Actually better than just the sin/cos test, if someone wants to run test signals, then try this one: http://mystran.googlepages.com/stereotest.wavmichu wrote: scoobz, can i ask you to make a simple test with uad?
settings: attack / release as fast (as long as it doesn't cause distortion: it's a static test but I didn't feel like making the file three minutes long), ratio to 10 (the more the merrier), and calibrate threshold such that the first beep is about 10dB or so (15 shouldn't hurt) into compression... and don't bother with makeup (don't wanna clip stuff and levels really don't matter as long as they are above noise floor).
Contents of the file? There's some sinewaves.. mid channel moved to left channel (equal power to the mid channel version, tests stereo summing), then mixed with another frequency on purely side channel (sanity check for M/S processing) and finally a few sines of different amplitudes to do a rough map of the compression curve just in case it's not a pure 10:1 compression.

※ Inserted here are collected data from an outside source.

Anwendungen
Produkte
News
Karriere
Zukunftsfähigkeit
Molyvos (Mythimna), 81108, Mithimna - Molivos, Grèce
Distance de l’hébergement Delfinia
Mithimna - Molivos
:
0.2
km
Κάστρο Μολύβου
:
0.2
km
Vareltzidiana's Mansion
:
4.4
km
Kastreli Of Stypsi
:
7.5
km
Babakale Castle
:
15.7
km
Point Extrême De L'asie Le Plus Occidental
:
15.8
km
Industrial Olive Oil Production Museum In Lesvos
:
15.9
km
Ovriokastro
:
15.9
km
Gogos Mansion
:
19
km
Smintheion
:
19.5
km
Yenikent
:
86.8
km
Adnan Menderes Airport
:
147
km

edit (1.4.2009): had adl run the test on UAD, and run the test on the renewed demo period from 1.0.10 for the Glue.. turns out in static test it looks like UAD runs on L/R sum (or average, same thing) and Glue runs on L/R max. No idea if they sum/max/average/whatever before or after side-chains, and frankly I don't personally care... but one would expect UAD to push things into more compression with middle-panned signal that equal power side-panned signal (which could kinda widen things), and glue to do the opposite (which could kinda narrow things); in both cases you have exactly preserved stereo image IFF the amount of the compression remains static, but obviously that won't happen in realistic music, and with UAD reacting less, and the Glue more, to sounds panned to left/right (at least as long as they aren't overpanned to the "side" channel).. you got balance changes depending on how things are panned.